Assignment:
Return all the data verbatim but without images.

Segment Open

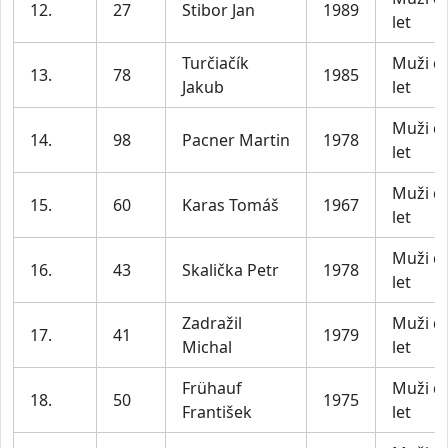
12.
27
Stibor Jan
1989
let
Turčiačík
Muži d
13.
78
1985
Jakub
let
Muži d
14.
98
Pacner Martin
1978
let
Muži d
15.
60
Karas Tomáš
1967
let
Muži d
16.
43
Skalička Petr
1978
let
Zadražil
Muži d
17.
41
1979
Michal
let
Frühauf
Muži d
18.
50
1975
František
let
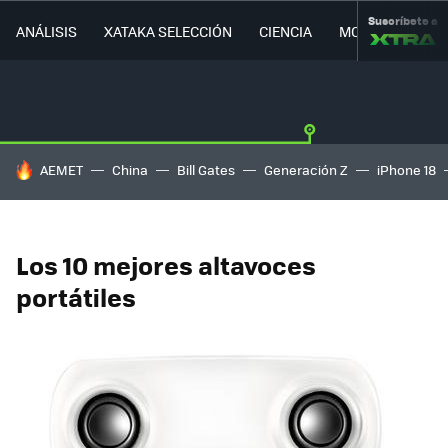
Suscríbete a
ANÁLISIS
XATAKA SELECCIÓN
CIENCIA
MOVILIDAD
HOY SE HABLA DE
AEMET
China
Bill Gates
Generación Z
iPhone 18
Los 10 mejores altavoces
portátiles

Segment Closed

Result:
12.
27
Stibor Jan
1989
let
Turčiačík
Muži d
13.
78
1985
Jakub
let
Muži d
14.
98
Pacner Martin
1978
let
Muži d
15.
60
Karas Tomáš
1967
let
Muži d
16.
43
Skalička Petr
1978
let
Zadražil
Muži d
17.
41
1979
Michal
let
Frühauf
Muži d
18.
50
1975
František
let
Suscríbete a
ANÁLISIS
XATAKA SELECCIÓN
CIENCIA
MOVILIDAD
HOY SE HABLA DE
AEMET
China
Bill Gates
Generación Z
iPhone 18
Los 10 mejores altavoces
portátiles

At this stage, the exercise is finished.